Data provided Block Start
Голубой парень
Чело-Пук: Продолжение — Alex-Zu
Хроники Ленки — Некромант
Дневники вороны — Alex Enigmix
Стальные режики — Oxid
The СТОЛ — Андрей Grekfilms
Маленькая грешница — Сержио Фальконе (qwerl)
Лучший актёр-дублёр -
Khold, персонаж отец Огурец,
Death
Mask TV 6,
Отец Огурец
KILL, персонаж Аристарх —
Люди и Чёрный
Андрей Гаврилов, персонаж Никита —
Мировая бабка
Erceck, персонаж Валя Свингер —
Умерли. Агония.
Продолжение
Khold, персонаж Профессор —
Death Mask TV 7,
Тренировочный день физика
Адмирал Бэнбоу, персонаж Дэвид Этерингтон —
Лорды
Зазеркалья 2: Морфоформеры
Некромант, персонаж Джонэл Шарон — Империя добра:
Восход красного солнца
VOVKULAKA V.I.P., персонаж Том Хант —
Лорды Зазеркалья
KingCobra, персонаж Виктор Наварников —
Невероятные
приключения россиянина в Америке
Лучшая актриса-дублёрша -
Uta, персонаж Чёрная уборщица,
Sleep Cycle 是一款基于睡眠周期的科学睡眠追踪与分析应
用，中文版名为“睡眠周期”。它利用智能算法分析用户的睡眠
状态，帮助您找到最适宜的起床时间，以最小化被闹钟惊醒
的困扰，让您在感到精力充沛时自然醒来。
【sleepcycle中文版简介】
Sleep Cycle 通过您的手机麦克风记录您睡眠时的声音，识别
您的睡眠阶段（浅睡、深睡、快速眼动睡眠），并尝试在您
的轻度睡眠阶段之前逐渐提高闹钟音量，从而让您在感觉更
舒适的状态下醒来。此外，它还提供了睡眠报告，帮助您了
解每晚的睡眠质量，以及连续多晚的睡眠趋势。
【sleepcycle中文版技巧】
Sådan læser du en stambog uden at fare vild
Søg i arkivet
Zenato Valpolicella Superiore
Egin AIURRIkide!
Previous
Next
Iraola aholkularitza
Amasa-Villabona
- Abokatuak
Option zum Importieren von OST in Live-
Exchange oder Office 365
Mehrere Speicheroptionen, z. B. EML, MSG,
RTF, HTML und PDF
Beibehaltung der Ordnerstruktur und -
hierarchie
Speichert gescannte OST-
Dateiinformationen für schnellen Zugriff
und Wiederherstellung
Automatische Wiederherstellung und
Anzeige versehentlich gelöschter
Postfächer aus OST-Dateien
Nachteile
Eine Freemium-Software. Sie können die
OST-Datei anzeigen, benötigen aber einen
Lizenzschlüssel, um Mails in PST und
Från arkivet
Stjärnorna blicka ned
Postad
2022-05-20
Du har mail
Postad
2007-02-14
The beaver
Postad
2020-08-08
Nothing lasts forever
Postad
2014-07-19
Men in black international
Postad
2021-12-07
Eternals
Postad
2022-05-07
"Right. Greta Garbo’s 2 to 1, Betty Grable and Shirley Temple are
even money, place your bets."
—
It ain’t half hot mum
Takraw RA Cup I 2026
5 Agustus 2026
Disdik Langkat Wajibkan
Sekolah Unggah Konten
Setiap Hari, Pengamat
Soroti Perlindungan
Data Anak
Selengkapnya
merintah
Data provided Block End
#### [Work required]
Return a copy of each line in the entries that carries the string "Wiederherstellung".

#### [Solution to this problem]
und Wiederherstellung
Automatische Wiederherstellung und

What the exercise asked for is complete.